MATERIAL TO PROCESS:
• • • •
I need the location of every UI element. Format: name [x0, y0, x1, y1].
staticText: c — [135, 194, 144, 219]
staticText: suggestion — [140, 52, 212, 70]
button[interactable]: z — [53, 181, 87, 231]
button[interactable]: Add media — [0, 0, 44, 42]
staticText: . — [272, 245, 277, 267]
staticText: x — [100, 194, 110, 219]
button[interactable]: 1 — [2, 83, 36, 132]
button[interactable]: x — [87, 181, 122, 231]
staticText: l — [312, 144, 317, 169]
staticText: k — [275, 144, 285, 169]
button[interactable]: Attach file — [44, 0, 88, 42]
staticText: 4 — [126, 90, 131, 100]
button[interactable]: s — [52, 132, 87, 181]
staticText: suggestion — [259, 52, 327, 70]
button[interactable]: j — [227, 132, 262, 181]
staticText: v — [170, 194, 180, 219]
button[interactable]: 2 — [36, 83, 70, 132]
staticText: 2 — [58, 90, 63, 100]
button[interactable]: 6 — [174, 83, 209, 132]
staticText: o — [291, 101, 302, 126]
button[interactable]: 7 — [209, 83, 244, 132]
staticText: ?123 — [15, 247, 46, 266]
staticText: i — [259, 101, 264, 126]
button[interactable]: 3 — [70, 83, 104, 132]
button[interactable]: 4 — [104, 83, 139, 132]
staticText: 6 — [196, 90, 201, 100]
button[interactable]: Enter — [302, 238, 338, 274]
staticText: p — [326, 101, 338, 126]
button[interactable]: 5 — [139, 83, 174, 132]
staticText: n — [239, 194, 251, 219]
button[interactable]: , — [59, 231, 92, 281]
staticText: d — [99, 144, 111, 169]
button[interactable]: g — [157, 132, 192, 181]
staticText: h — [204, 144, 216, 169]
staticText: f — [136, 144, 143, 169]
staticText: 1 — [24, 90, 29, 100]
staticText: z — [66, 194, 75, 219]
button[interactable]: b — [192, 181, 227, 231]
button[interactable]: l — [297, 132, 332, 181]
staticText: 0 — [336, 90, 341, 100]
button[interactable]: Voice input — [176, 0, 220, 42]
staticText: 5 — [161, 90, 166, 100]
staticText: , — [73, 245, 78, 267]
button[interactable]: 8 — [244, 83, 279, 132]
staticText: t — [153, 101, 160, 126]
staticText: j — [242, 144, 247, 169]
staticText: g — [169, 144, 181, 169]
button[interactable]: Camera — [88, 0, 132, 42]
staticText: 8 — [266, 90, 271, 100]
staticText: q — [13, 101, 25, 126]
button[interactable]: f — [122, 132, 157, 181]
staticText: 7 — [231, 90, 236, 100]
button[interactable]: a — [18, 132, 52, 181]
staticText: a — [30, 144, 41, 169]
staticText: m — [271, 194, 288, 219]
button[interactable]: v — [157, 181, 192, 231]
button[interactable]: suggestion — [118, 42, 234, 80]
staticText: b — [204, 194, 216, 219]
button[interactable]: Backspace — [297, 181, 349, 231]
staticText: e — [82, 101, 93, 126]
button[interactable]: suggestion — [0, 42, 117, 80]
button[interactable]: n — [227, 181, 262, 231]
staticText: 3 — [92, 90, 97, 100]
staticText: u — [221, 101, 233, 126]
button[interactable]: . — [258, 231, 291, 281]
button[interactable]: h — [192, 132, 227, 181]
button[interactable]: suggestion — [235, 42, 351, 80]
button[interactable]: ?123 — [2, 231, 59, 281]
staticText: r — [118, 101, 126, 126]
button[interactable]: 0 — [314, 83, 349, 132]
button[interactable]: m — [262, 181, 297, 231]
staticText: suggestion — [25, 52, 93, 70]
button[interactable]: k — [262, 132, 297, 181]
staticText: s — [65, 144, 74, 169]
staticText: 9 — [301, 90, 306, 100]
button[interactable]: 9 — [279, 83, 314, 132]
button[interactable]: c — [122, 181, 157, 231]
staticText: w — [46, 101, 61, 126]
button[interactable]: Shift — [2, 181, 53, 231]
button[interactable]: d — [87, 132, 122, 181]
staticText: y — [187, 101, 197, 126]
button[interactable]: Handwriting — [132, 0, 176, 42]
• • • •
WHAT TO WORK ON:
Reproduce the full set of entries above exactly, without dropping a line.

ANSWER SPACE:
I need the location of every UI element. Format: name [x0, y0, x1, y1].
staticText: c — [135, 194, 144, 219]
staticText: suggestion — [140, 52, 212, 70]
button[interactable]: z — [53, 181, 87, 231]
button[interactable]: Add media — [0, 0, 44, 42]
staticText: . — [272, 245, 277, 267]
staticText: x — [100, 194, 110, 219]
button[interactable]: 1 — [2, 83, 36, 132]
button[interactable]: x — [87, 181, 122, 231]
staticText: l — [312, 144, 317, 169]
staticText: k — [275, 144, 285, 169]
button[interactable]: Attach file — [44, 0, 88, 42]
staticText: 4 — [126, 90, 131, 100]
button[interactable]: s — [52, 132, 87, 181]
staticText: suggestion — [259, 52, 327, 70]
button[interactable]: j — [227, 132, 262, 181]
staticText: v — [170, 194, 180, 219]
button[interactable]: 2 — [36, 83, 70, 132]
staticText: 2 — [58, 90, 63, 100]
button[interactable]: 6 — [174, 83, 209, 132]
staticText: o — [291, 101, 302, 126]
button[interactable]: 7 — [209, 83, 244, 132]
staticText: ?123 — [15, 247, 46, 266]
staticText: i — [259, 101, 264, 126]
button[interactable]: 3 — [70, 83, 104, 132]
button[interactable]: 4 — [104, 83, 139, 132]
staticText: 6 — [196, 90, 201, 100]
button[interactable]: Enter — [302, 238, 338, 274]
staticText: p — [326, 101, 338, 126]
button[interactable]: 5 — [139, 83, 174, 132]
staticText: n — [239, 194, 251, 219]
button[interactable]: , — [59, 231, 92, 281]
staticText: d — [99, 144, 111, 169]
button[interactable]: g — [157, 132, 192, 181]
staticText: h — [204, 144, 216, 169]
staticText: f — [136, 144, 143, 169]
staticText: 1 — [24, 90, 29, 100]
staticText: z — [66, 194, 75, 219]
button[interactable]: b — [192, 181, 227, 231]
button[interactable]: l — [297, 132, 332, 181]
staticText: 0 — [336, 90, 341, 100]
button[interactable]: Voice input — [176, 0, 220, 42]
staticText: 5 — [161, 90, 166, 100]
staticText: , — [73, 245, 78, 267]
button[interactable]: 8 — [244, 83, 279, 132]
staticText: t — [153, 101, 160, 126]
staticText: j — [242, 144, 247, 169]
staticText: g — [169, 144, 181, 169]
button[interactable]: Camera — [88, 0, 132, 42]
staticText: 8 — [266, 90, 271, 100]
staticText: q — [13, 101, 25, 126]
button[interactable]: f — [122, 132, 157, 181]
staticText: 7 — [231, 90, 236, 100]
button[interactable]: a — [18, 132, 52, 181]
staticText: a — [30, 144, 41, 169]
staticText: m — [271, 194, 288, 219]
button[interactable]: v — [157, 181, 192, 231]
button[interactable]: suggestion — [118, 42, 234, 80]
staticText: b — [204, 194, 216, 219]
button[interactable]: Backspace — [297, 181, 349, 231]
staticText: e — [82, 101, 93, 126]
button[interactable]: suggestion — [0, 42, 117, 80]
button[interactable]: n — [227, 181, 262, 231]
staticText: 3 — [92, 90, 97, 100]
staticText: u — [221, 101, 233, 126]
button[interactable]: . — [258, 231, 291, 281]
button[interactable]: h — [192, 132, 227, 181]
button[interactable]: suggestion — [235, 42, 351, 80]
button[interactable]: ?123 — [2, 231, 59, 281]
staticText: r — [118, 101, 126, 126]
button[interactable]: 0 — [314, 83, 349, 132]
button[interactable]: m — [262, 181, 297, 231]
staticText: suggestion — [25, 52, 93, 70]
button[interactable]: k — [262, 132, 297, 181]
staticText: s — [65, 144, 74, 169]
staticText: 9 — [301, 90, 306, 100]
button[interactable]: 9 — [279, 83, 314, 132]
button[interactable]: c — [122, 181, 157, 231]
staticText: w — [46, 101, 61, 126]
button[interactable]: Shift — [2, 181, 53, 231]
button[interactable]: d — [87, 132, 122, 181]
staticText: y — [187, 101, 197, 126]
button[interactable]: Handwriting — [132, 0, 176, 42]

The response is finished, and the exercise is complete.